Obama Administration Post-WikiLeaks Memo Raises Question Of 'Trustworthy' Users

Federal agencies that work with classified info given guidance on rooting out bad actors -- but profiling potential bad actors isn't so simple, experts say

An Office of Management and Budget (OMB) memo sent this week to federal agencies that handle classified information has stirred debate over the ability to root out potential insider threats before they leak or do other harm with or to sensitive data. The post-WikiLeaks incident memo from the Obama administration recommends, among other things, that these agencies monitor individual employees' behaviors -- and even their states of mind.

But security experts argue that spotting the next Bradley Manning or some malicious insider hell-bent on leaking or selling government secrets isn't so cut-and-dried. Not all rogue employees look or act the same, so some might slip through the cracks while innocent ones can be falsely identified as threats. Profiling users isn't something most enterprises can necessarily do, whereas it might be more accepted within a military or highly classified agency, experts say.

False-positives, unfortunately, do happen, says Eric Cole, security analyst with Secure Anchor Consulting and author of several books on insider threats. "What's dangerous here is when it's not 100 percent valid. Just because someone is behind on their alimony or child payments doesn't mean they are going to harm the country," he says.

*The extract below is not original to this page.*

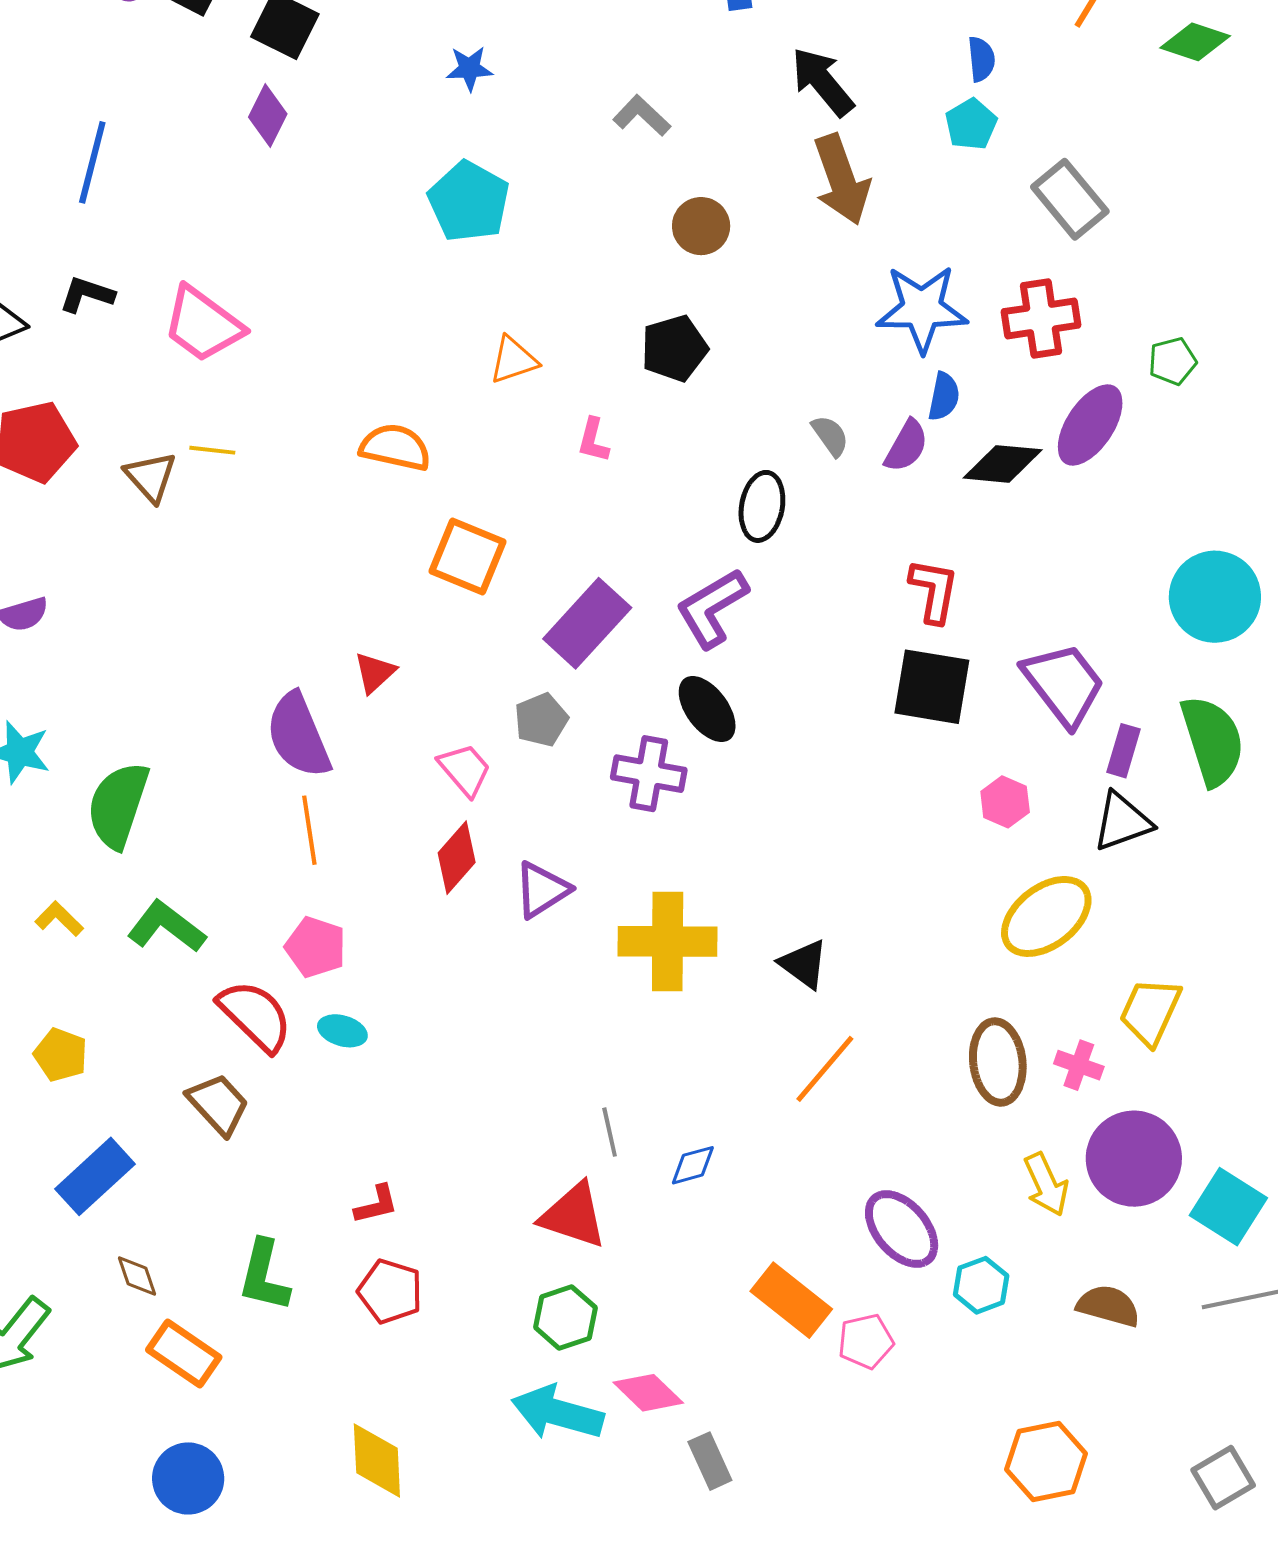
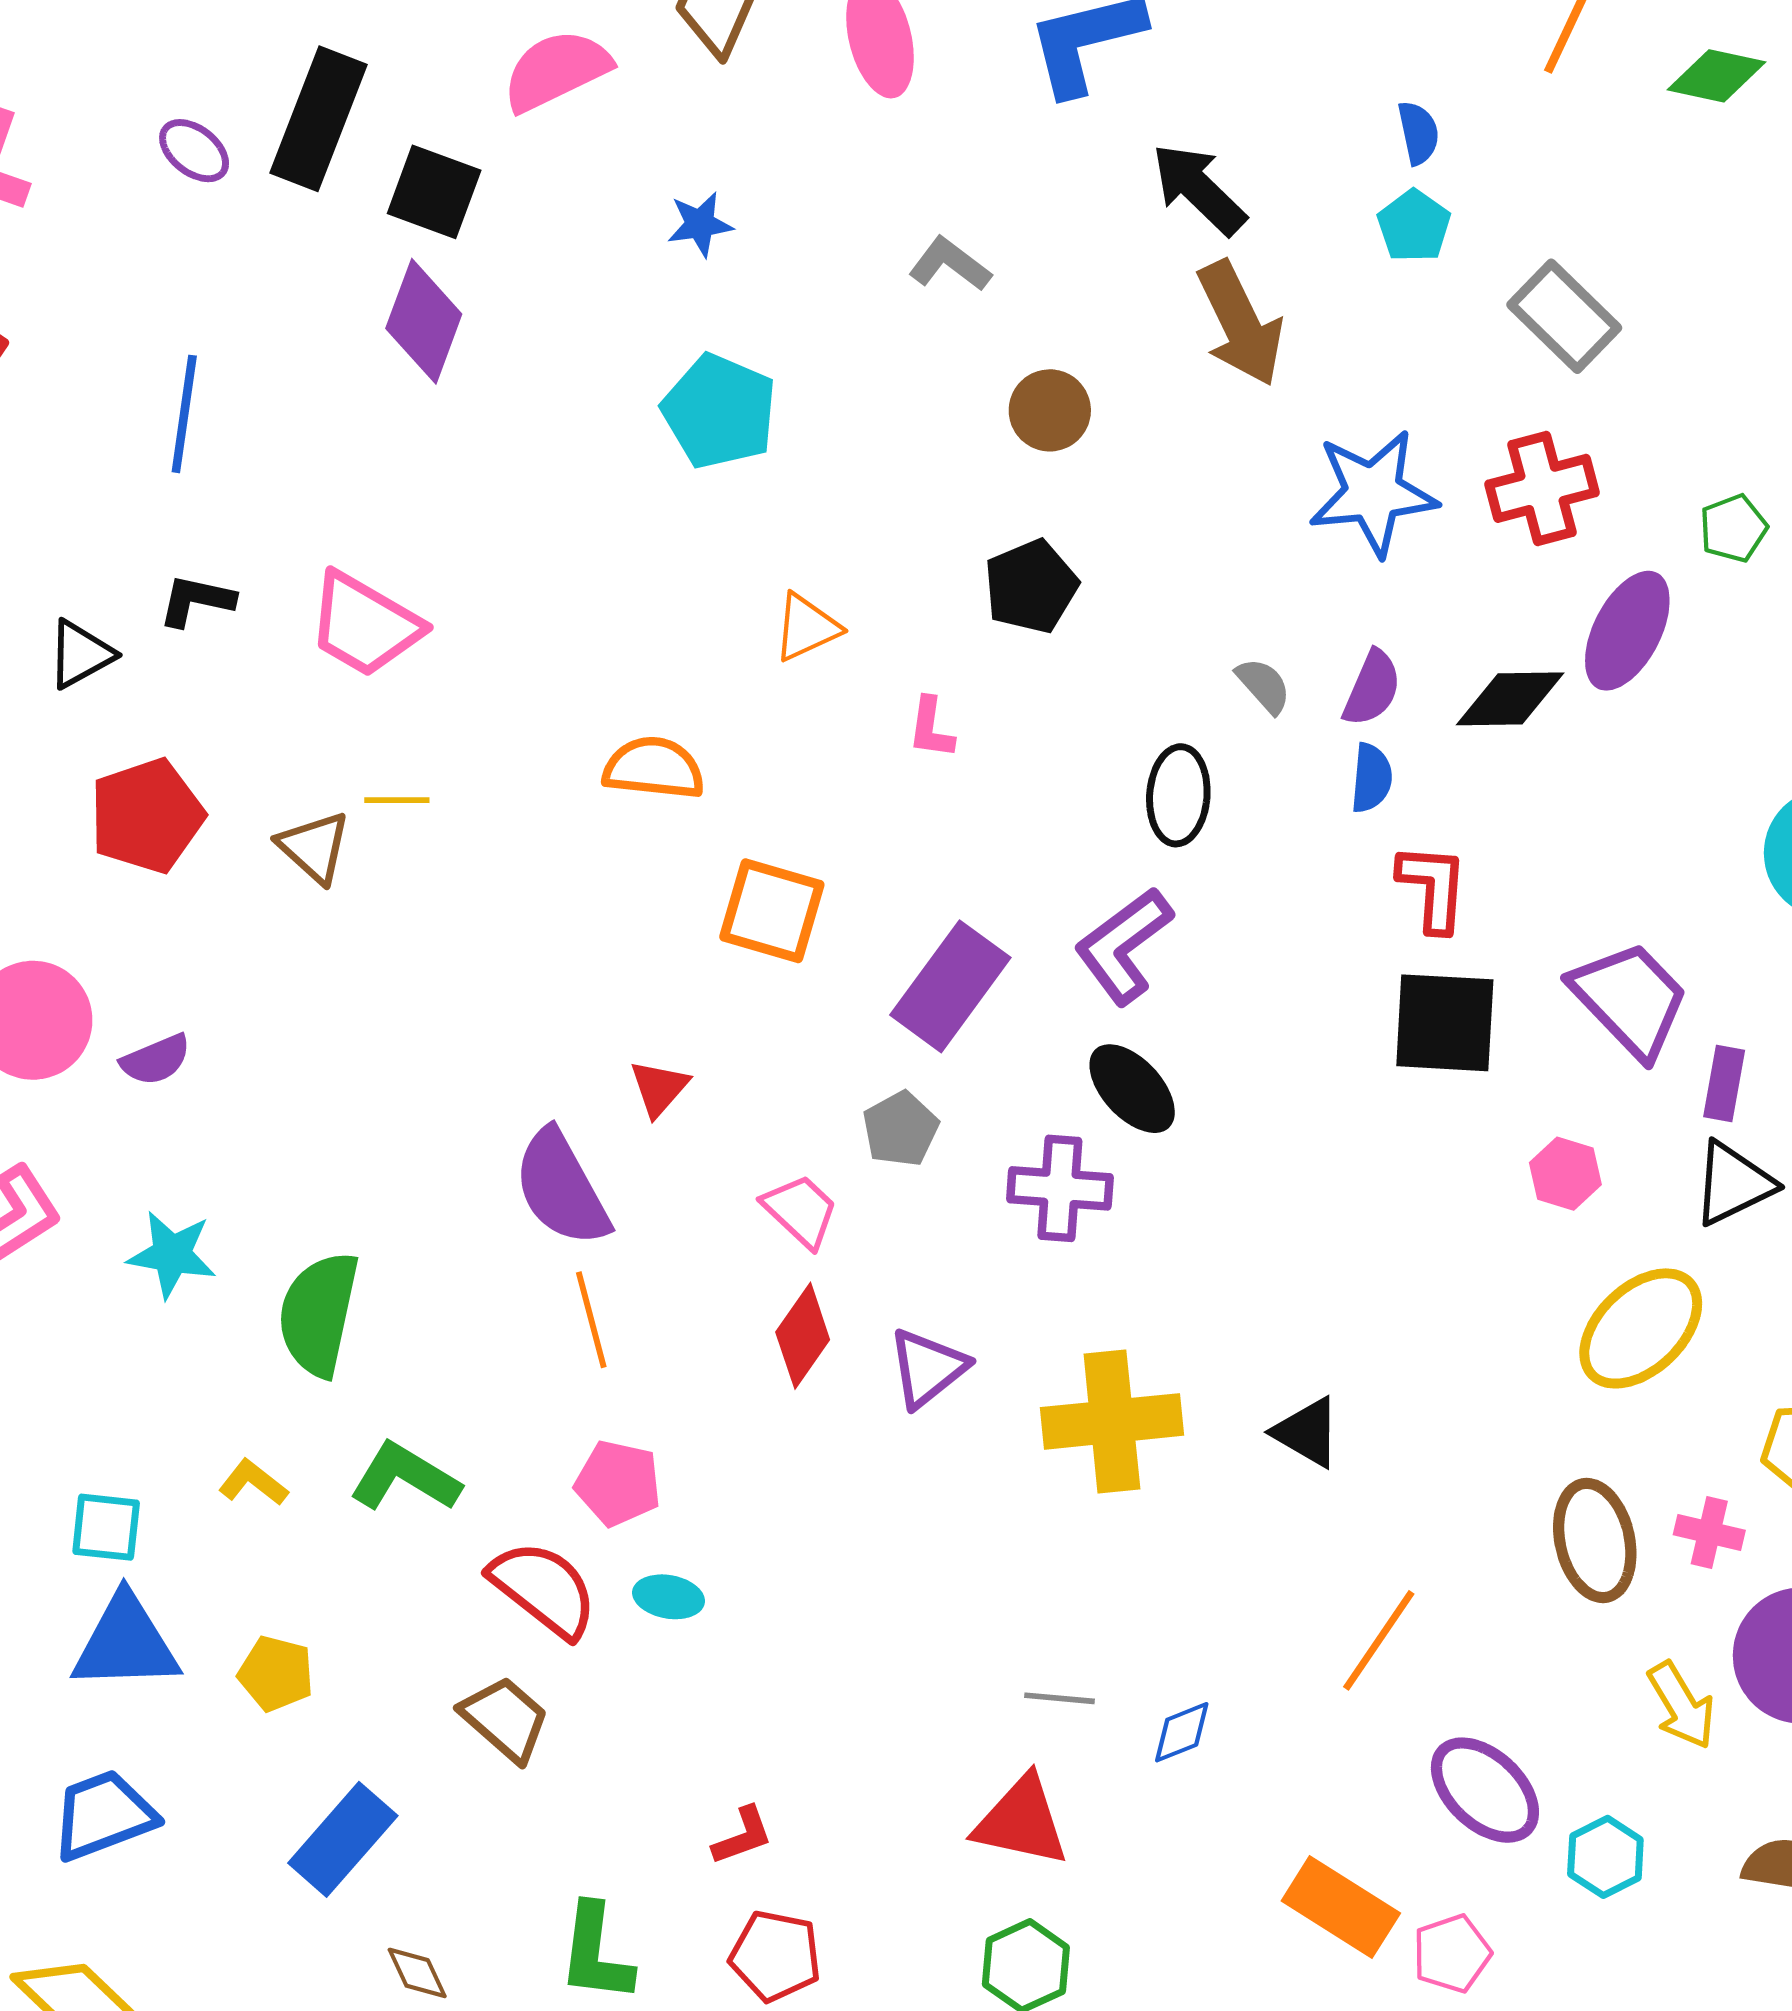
purple diamond: (268, 116) -> (424, 321), size x1.4
blue semicircle: (944, 397) -> (1371, 778), moved
orange line: (825, 1069) -> (1379, 1640), moved
gray line: (610, 1132) -> (1060, 1698), turned -66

But financial problems is one of the red flags often used to ferret out potential insider threats, he says.

The OMB memo, which was first reported by MSNBC, was a follow-on to a Nov. 28 directive by the OMB for agencies to review how they secure classified data. They must complete their assessments by Jan. 28, wrote Jacob Lew, director of the OMB, in the Jan. 3 memo to agencies.

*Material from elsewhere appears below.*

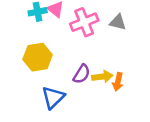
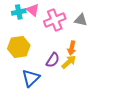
yellow arrow: (102, 77) -> (69, 62), turned -35
orange arrow: (118, 82) -> (72, 48), moved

The memo includes a very specific checklist for implementing policies for preventing the leak of classified information, including monitoring employee behavioral patterns and psyches. The so-called Initial Agency Self-Assessment Program for User Access to Classified Information in Automated Systems includes several items associated with profiling the demeanor of an employee in order to determine his or her "trustworthiness," including whether the agency uses a psychiatrist or sociologist "to measure relative happiness as a means to gauge trustworthiness" and to measure "despondence and grumpiness as a means to gauge waning trustworthiness."

User behavior was also cited in such questions as: "Have you conducted a trend analysis of indicators and activities of the employee population which may indicate risky habits or cultural and societal differences other than those expected for candidates (to include current employees) for security clearances?"

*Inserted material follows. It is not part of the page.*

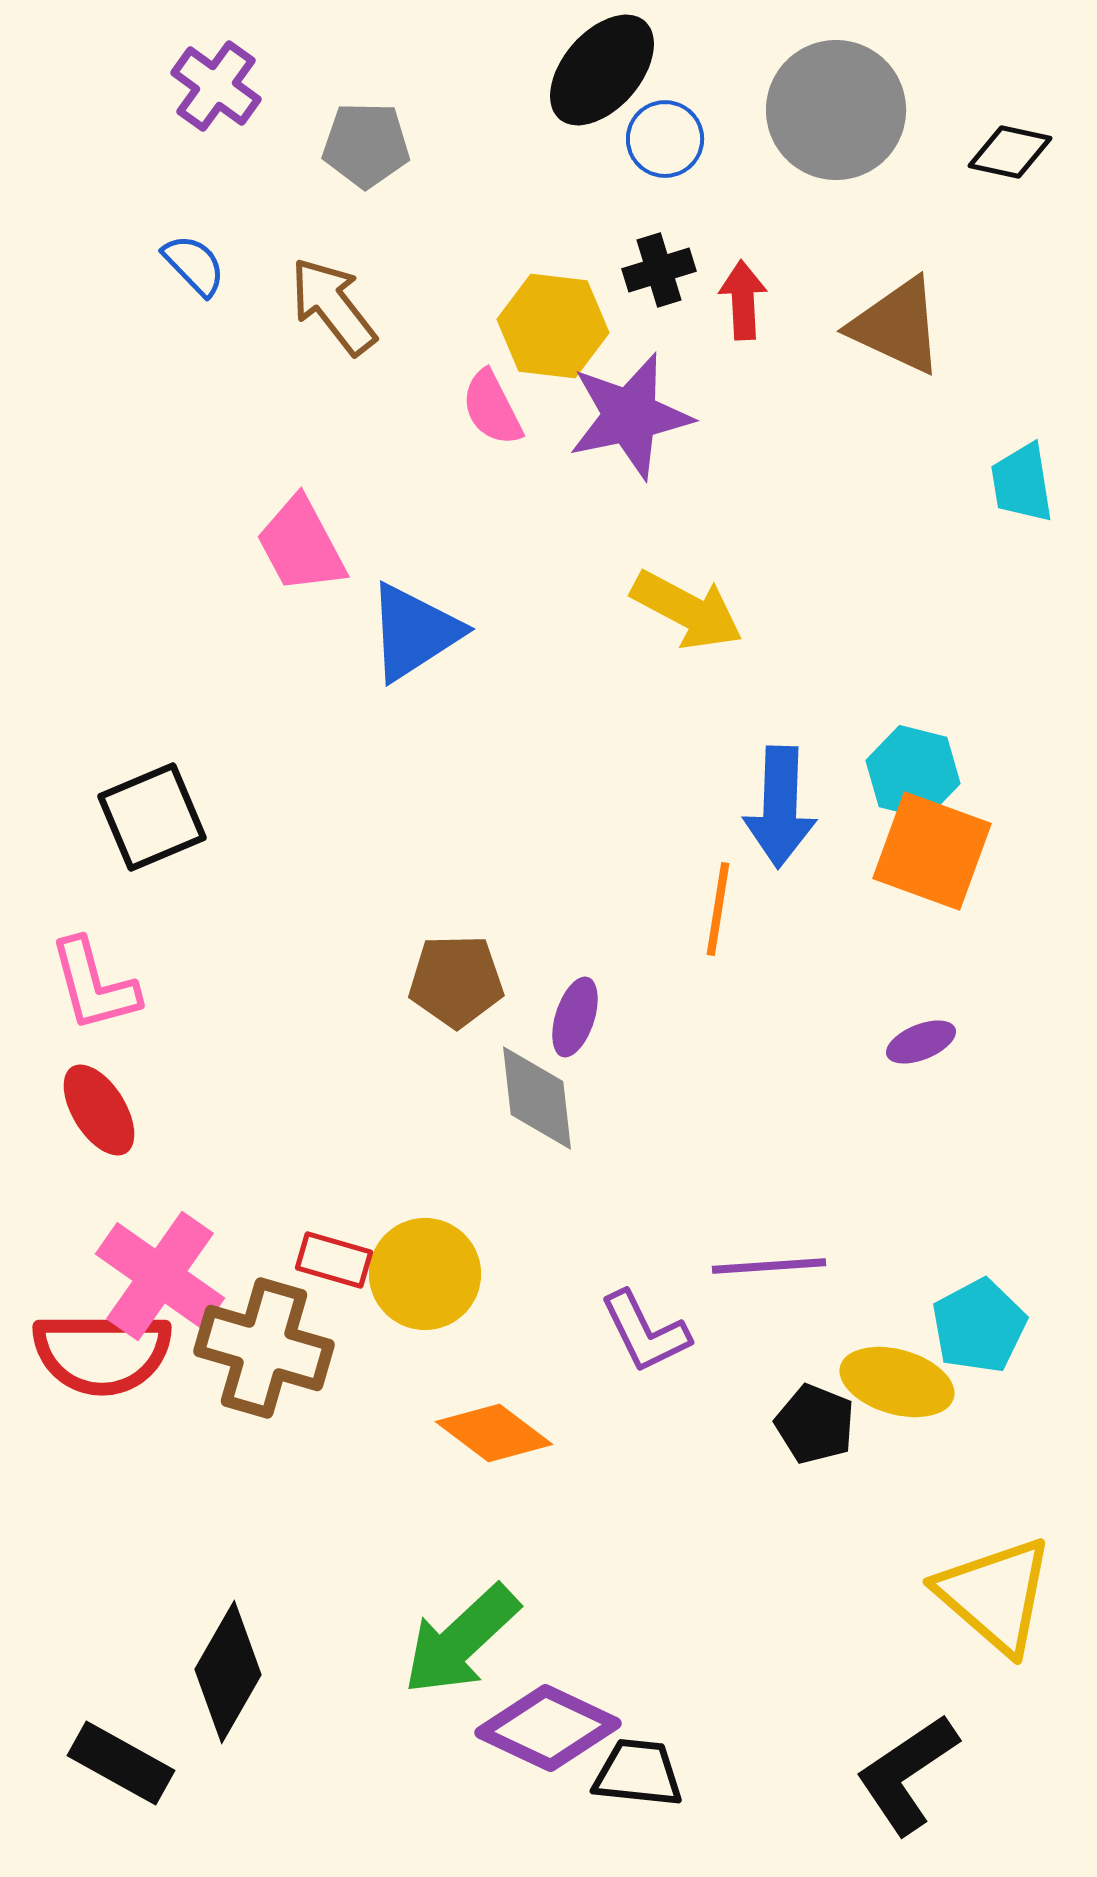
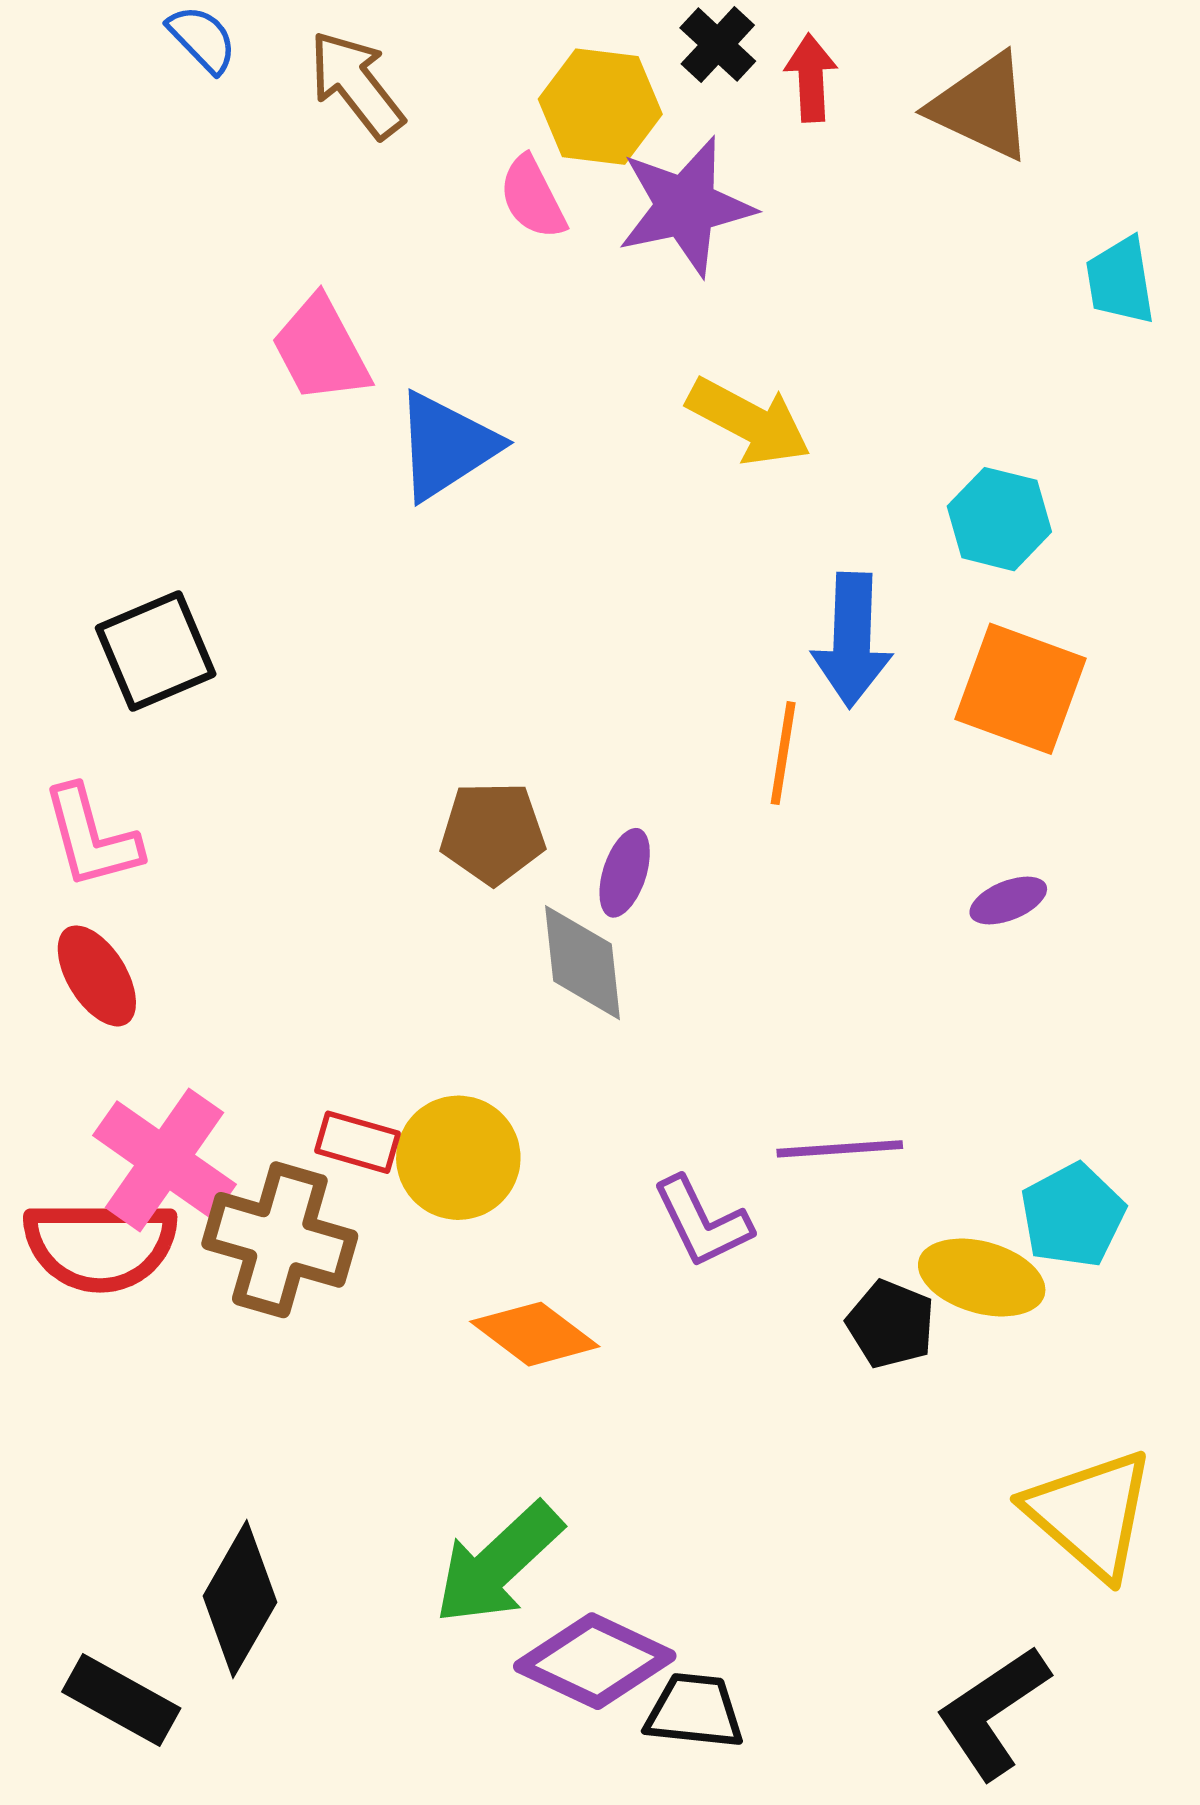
black cross: (659, 270) -> (718, 45), turned -30
cyan hexagon: (913, 772) -> (999, 519), moved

Security analysts say the emphasis should be on access control to the data, not on Bob's bad mood. John Kindervag, senior analyst with Forrester Research, says Manning himself didn't fit the bill as typical threat. "The chat logs from him show he wasn't malicious in the way we'd think. He did go outside policy, but he [appeared to be] guided by conscience, not by financial gain," Kindervag says. "So was he trustworthy or not? Not with data [as it turned out]."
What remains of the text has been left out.